Problem> Gather all lines in the data that hold the string "target".

[Dataset entries]
== Segment start ==
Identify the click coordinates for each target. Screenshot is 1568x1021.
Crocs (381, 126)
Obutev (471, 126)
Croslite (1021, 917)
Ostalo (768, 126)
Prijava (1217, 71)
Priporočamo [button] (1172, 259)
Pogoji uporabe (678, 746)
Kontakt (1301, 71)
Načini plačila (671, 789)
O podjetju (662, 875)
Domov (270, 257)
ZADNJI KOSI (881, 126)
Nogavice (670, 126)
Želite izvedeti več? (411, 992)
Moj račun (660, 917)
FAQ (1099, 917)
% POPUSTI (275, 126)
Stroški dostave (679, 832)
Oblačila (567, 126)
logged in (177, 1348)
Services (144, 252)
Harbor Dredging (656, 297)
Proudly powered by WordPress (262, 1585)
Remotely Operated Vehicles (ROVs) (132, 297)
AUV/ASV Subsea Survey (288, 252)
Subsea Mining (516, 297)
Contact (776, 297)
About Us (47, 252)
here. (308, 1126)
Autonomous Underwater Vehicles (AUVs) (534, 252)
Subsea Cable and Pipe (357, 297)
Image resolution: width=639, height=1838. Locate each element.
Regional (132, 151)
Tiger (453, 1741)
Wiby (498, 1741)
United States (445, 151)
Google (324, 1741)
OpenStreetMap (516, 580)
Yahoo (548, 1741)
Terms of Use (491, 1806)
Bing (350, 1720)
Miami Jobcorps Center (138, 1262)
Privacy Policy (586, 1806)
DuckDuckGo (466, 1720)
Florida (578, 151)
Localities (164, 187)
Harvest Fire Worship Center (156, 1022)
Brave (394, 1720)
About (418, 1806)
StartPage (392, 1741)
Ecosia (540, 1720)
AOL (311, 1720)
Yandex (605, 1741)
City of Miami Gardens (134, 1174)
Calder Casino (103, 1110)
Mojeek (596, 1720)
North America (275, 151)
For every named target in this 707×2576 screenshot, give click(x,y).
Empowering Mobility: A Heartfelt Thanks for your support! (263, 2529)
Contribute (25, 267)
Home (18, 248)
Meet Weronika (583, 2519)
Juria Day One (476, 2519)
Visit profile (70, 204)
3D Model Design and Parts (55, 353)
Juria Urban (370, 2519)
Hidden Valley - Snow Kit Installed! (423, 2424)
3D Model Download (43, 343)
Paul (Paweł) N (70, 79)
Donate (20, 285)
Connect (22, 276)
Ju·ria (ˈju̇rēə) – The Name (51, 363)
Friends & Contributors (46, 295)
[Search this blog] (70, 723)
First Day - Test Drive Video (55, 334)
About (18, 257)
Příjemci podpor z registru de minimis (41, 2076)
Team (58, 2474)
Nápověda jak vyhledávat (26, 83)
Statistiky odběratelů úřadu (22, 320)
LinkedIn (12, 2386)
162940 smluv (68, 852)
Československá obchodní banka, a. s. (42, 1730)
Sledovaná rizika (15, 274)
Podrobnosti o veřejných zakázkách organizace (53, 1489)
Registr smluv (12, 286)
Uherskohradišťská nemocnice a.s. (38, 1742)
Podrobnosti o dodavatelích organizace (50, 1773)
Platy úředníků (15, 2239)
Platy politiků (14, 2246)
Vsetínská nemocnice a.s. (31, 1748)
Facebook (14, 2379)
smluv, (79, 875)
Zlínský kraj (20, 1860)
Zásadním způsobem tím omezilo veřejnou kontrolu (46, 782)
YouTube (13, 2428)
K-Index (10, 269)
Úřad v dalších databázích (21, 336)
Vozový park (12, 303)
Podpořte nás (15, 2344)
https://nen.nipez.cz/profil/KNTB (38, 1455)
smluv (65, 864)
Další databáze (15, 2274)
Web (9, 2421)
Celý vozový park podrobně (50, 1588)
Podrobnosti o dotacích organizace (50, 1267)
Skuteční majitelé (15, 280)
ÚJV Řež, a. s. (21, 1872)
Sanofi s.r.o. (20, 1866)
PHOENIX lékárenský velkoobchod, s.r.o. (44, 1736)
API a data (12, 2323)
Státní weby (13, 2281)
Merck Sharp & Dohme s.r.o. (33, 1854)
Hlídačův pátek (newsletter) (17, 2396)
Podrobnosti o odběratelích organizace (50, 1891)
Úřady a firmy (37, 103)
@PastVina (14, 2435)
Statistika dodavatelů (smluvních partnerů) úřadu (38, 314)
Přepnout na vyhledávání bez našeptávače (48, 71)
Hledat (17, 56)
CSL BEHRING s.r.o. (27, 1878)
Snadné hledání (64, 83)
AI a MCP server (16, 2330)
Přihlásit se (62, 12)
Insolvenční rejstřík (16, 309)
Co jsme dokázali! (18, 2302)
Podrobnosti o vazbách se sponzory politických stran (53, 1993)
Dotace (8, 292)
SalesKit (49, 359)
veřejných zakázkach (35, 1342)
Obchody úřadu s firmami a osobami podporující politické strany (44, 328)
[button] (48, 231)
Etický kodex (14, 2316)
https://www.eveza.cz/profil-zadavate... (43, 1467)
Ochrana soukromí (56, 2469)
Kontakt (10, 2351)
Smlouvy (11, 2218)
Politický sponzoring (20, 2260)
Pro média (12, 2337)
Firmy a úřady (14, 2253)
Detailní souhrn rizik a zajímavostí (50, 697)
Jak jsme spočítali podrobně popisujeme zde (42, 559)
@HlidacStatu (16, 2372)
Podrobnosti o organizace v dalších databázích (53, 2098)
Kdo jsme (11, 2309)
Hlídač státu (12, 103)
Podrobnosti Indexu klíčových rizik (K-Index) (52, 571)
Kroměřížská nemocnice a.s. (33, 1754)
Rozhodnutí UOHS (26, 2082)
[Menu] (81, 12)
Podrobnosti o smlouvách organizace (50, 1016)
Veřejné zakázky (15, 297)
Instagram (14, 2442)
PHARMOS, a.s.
== Segment end ==
Final answer>
Identify the click coordinates for each target. Screenshot is 1568x1021.
For every named target in this 707×2576 screenshot, give click(x,y).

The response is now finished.